A passenger plane carrying 44 people on an internal flight between Kunduz and Kabul has crashed in a mountainous area of northern Afghanistan.
The Russian-made AN-24 aircraft, which had 38 passengers and six crew members on board, crashed in remote mountains between the two cities on Monday, officials said.
"A passenger plane belonging to Pamir Airways with 38 passengers and six crew on board took off today from Kunduz province around 08.30 and was in touch with Kabul airport until 09.10," Mohammadullah Bataz, the acting transport minister, said as he visited the suspected crash site.
"We think the plane has crashed somewhere in this area, in Salang Pass."
According to the passenger manifest at least six of the passengers were foreign nationals, including three Britons, the AFP news agency reported.
Zemarai Bashary, an interior ministry spokesman, said the Nato force in Afghanistan had been asked to assist in the search for the plane. A Nato spokesman confirmed that aircraft had been sent to the area.
"A manned Isaf [International Security Assistance Force] fixed-wing aircraft has been dispatched to the last known position of the missing plane. However, the poor weather conditions in the area are hampering the aerial search," Nato said.
"We cannot rule out any of the usual causes behind crashes; which could be bad weather, technical error, thunder and lightning or even terrorist attacks"
Afghanistan's acting transport minister
"Two Isaf helicopters are en route to the area. Other Isaf helicopters are also on standby ... to assist in any rescue effort."
Bad weather was hampering rescue efforts, Al Jazeera's Hoda Abdel-Hamid, reporting from Kabul, said after speaking to police in the area where the plane is thought to have crashed.
"The conditions are bad. It's so foggy there is no rescue going on," she said.
Seventy rescue workers were searching on the ground on foot as dense fog covered the area of the crash near the 3,800 metre-high Salang Pass.

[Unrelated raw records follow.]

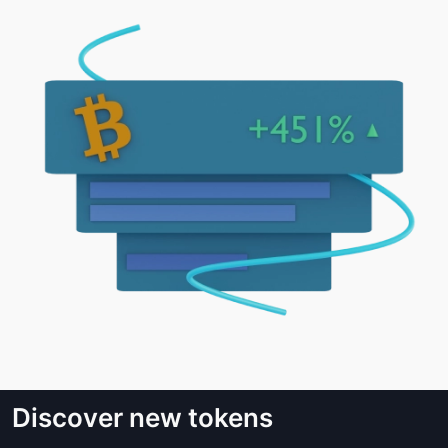
Discover new tokens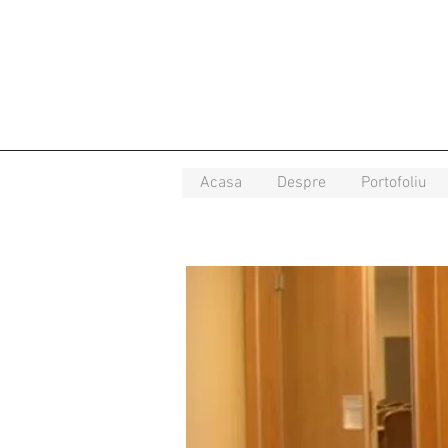
Acasa
Despre
Portofoliu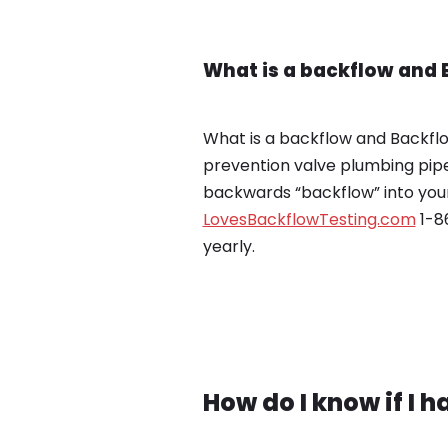
What is a backflow and 
What is a backflow and Backflow
prevention valve plumbing pipe
backwards “backflow” into your
LovesBackflowTesting.com
1-86
yearly.
How do I know if I 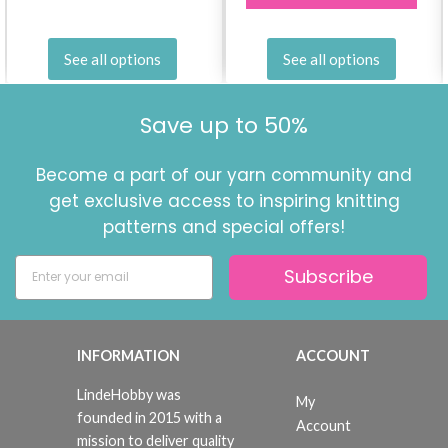
See all options
See all options
Save up to 50%
Become a part of our yarn community and
get exclusive access to inspiring knitting
patterns and special offers!
Subscribe
INFORMATION
ACCOUNT
LindeHobby was
My
founded in 2015 with a
Account
mission to deliver quality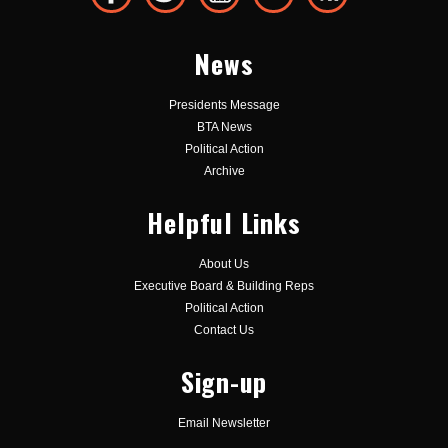
News
Presidents Message
BTA News
Political Action
Archive
Helpful Links
About Us
Executive Board & Building Reps
Political Action
Contact Us
Sign-up
Email Newsletter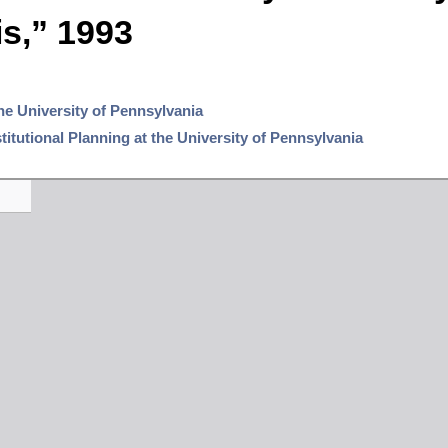
s,” 1993
the University of Pennsylvania
nstitutional Planning at the University of Pennsylvania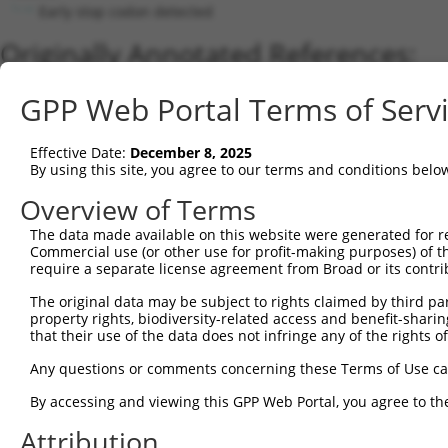
Early stop codon detected
Originally Annotated References:
Gene:
GPP Web Portal Terms of Serv
MAPK8 (
5599
)
Current transcripts matched by thi
Effective Date:
December 8, 2025
By using this site, you agree to our terms and conditions belo
No results found.
Overview of Terms
Sequence Information
The data made available on this website were generated for r
Note: uppercase bases indicate empirically verified
Commercial use (or other use for profit-making purposes) of t
require a separate license agreement from Broad or its contri
ORF start:
The original data may be subject to rights claimed by third part
69
property rights, biodiversity-related access and benefit-sharing 
ORF end:
that their use of the data does not infringe any of the rights of
234
Any questions or comments concerning these Terms of Use c
ORF length:
By accessing and viewing this GPP Web Portal, you agree to th
165
Sequence:
Attribution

"The only way they can search is on foot," Colonel Nabiullah, who is in charge of the southern portion of the Salang Pass, said. "The helicopters can't get in."
The acting transport minister said the cause of the accident was not yet known.
"We have to recover the black box to determine the cause," Bataz said.
"We cannot rule out any of the usual causes behind crashes; which could be bad weather, technical error, thunder and lightning or even terrorist attacks."
Other officials blamed the weather for the crash.
Pamir Airways is one of three major private airlines that operate mostly domestic routes across Afghanistan.